MOBILE JURORS GIVE $192 MILLION TO IDEA MAN
Oct 18, 2008
By GARY McELROY
Staff Reporter Mobile Press-Register
A chemical expert who contended that he created a method of transforming
certain hazardous industrial wastes into lucrative manufacturing ingredients
- only to have his idea usurped - was awarded a $192 million jury verdict
Friday in Mobile.
The verdict in favor of Dr. Sven Peter Mannsfeld and against Ineos Americas
LLC and Ineos Phenol followed four hours of jury deliberation in a trial
that began Oct. 6 before Circuit Judge Robert Smith.
The monetary figure was strictly compensatory; there were no punitive
damages involved.
According to his attorneys, Mannsfeld, 72, conceived an idea in the late
1990s, not long before he retired from the chemical field, of using hazardous
waste materials as building products in the manufacture of items such as tires.

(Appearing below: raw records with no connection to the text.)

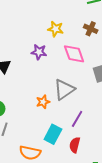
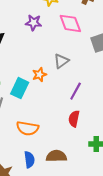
gray triangle: (64, 89) -> (61, 61), size x0.7
cyan rectangle: (53, 134) -> (20, 88), moved

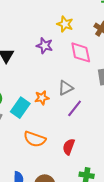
purple line: (76, 91) -> (75, 108), moved
orange semicircle: (28, 128) -> (35, 139), moved

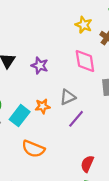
yellow star: (65, 24) -> (84, 25), moved
purple star: (45, 46) -> (40, 66), moved
red semicircle: (69, 147) -> (87, 164), moved

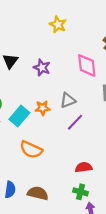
yellow star: (84, 25) -> (58, 25), moved
red semicircle: (87, 164) -> (84, 167), turned 56

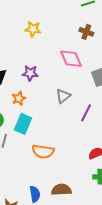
orange star: (43, 108) -> (19, 98), moved
purple line: (75, 122) -> (86, 113), moved

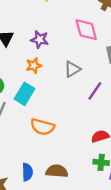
orange star: (19, 98) -> (34, 66), moved

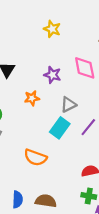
purple star: (40, 39) -> (52, 75), moved
cyan rectangle: (25, 94) -> (60, 128), moved

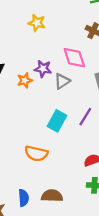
orange star: (32, 98) -> (25, 80), moved
gray triangle: (68, 105) -> (62, 81), moved

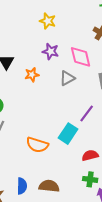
purple star: (43, 69) -> (51, 51), moved
cyan rectangle: (57, 121) -> (68, 134), moved

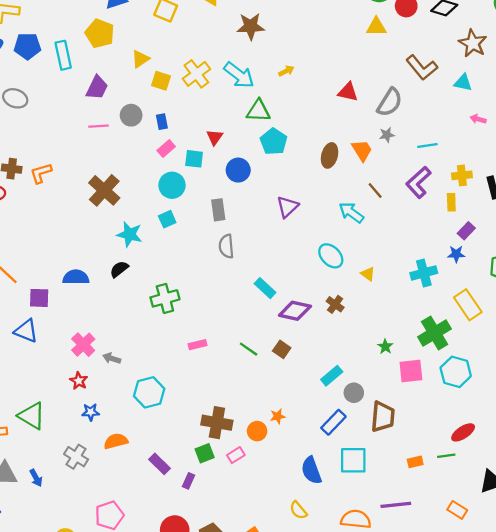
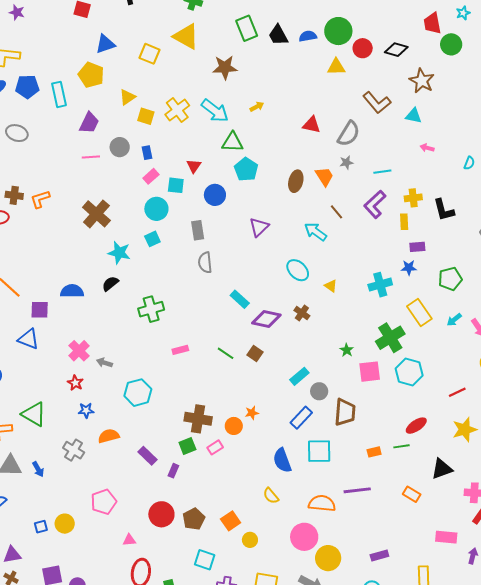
purple rectangle: (466, 231) -> (417, 247), turned 42

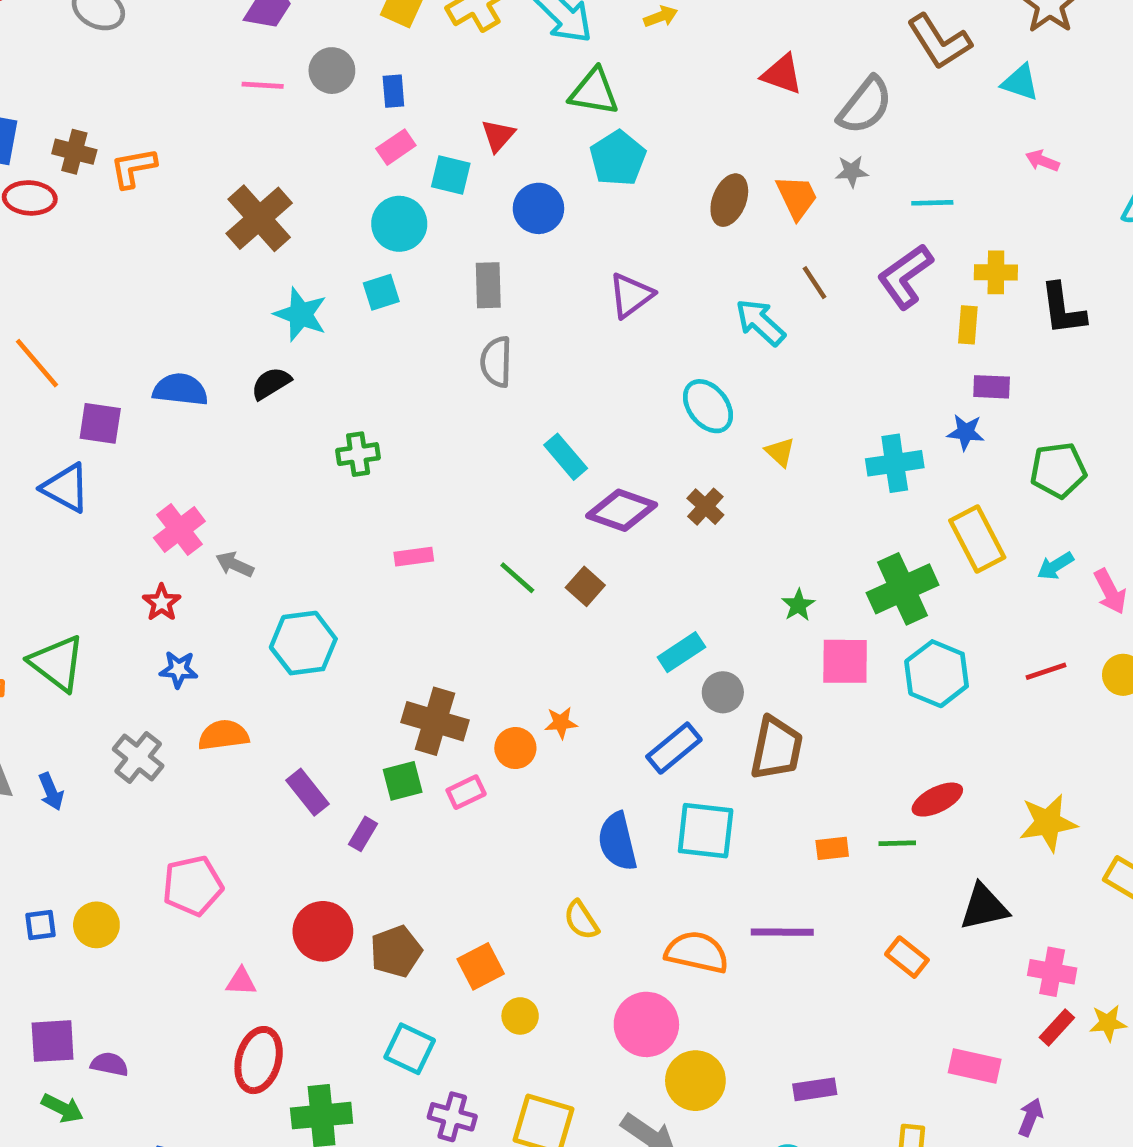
green cross: (151, 309) -> (358, 454), size x0.7
red line: (457, 392) -> (1046, 671), moved

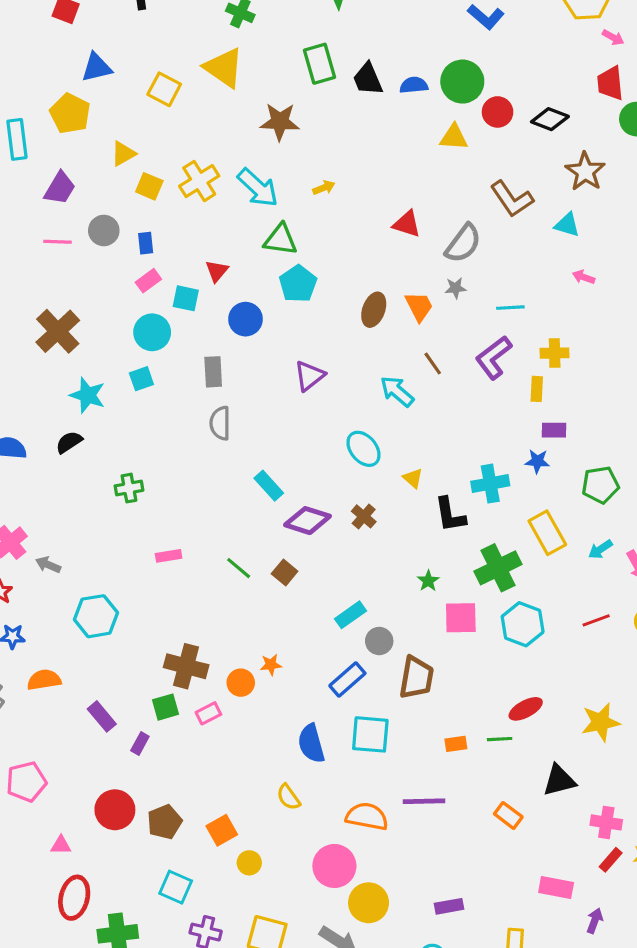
black L-shape: (1063, 309) -> (450, 515), moved

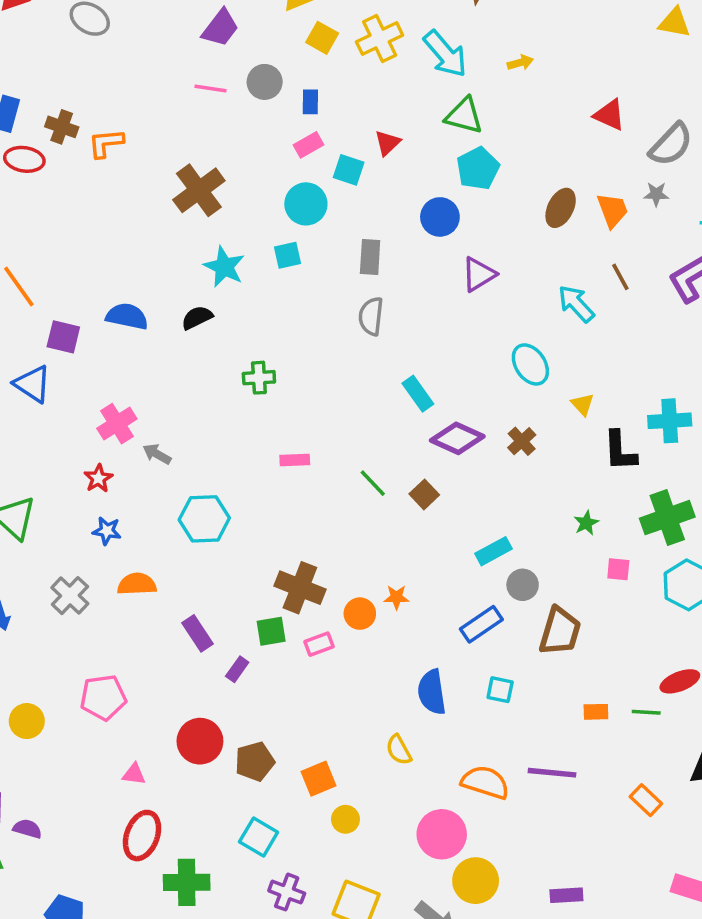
blue circle: (245, 319) -> (440, 217), moved
pink square: (461, 618) -> (618, 569), size x0.6
cyan square: (370, 734) -> (500, 690), size x0.6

In 2004, his attorneys argued, Mannsfeld came to realize that the defendants
were using his idea and had even devised patents for the process in Germany,
Belgium, the European Union and the United States.
Mannsfeld filed suit in June 2006.
During the two-week trial before Smith, more than 20 witnesses testified,
court officials said.
Jurors got the case late Thursday and delivered their verdict early Friday morning.
Mobile attorney Skip Finkbonner said outside court later Friday that the
company patented his client's idea without telling him.
"They stole it from him," Finkbonner said. "It was clearly
his idea, his invention. They put Peter's invention in their patent."
Ineos Americas LLC owns a chemical plant in the Theodore Industrial Park,
and Ineos Phenol is a German-based company that owns Ineos Americas, court
officials said.
Finkbonner said the $192 million figure was the projected profit the Theodore
plant alone is expected make into the year 2025.
Jim Johnston, local counsel for attorneys Jim Grant and Chris Riley of
the Atlanta firm of Alston and Bird, helped represent the companies.
Contacted Friday afternoon outside court, Johnston would not speculate
on whether the companies would appeal the jury decision and declined further
comment until the defense team is able to consult with its clients.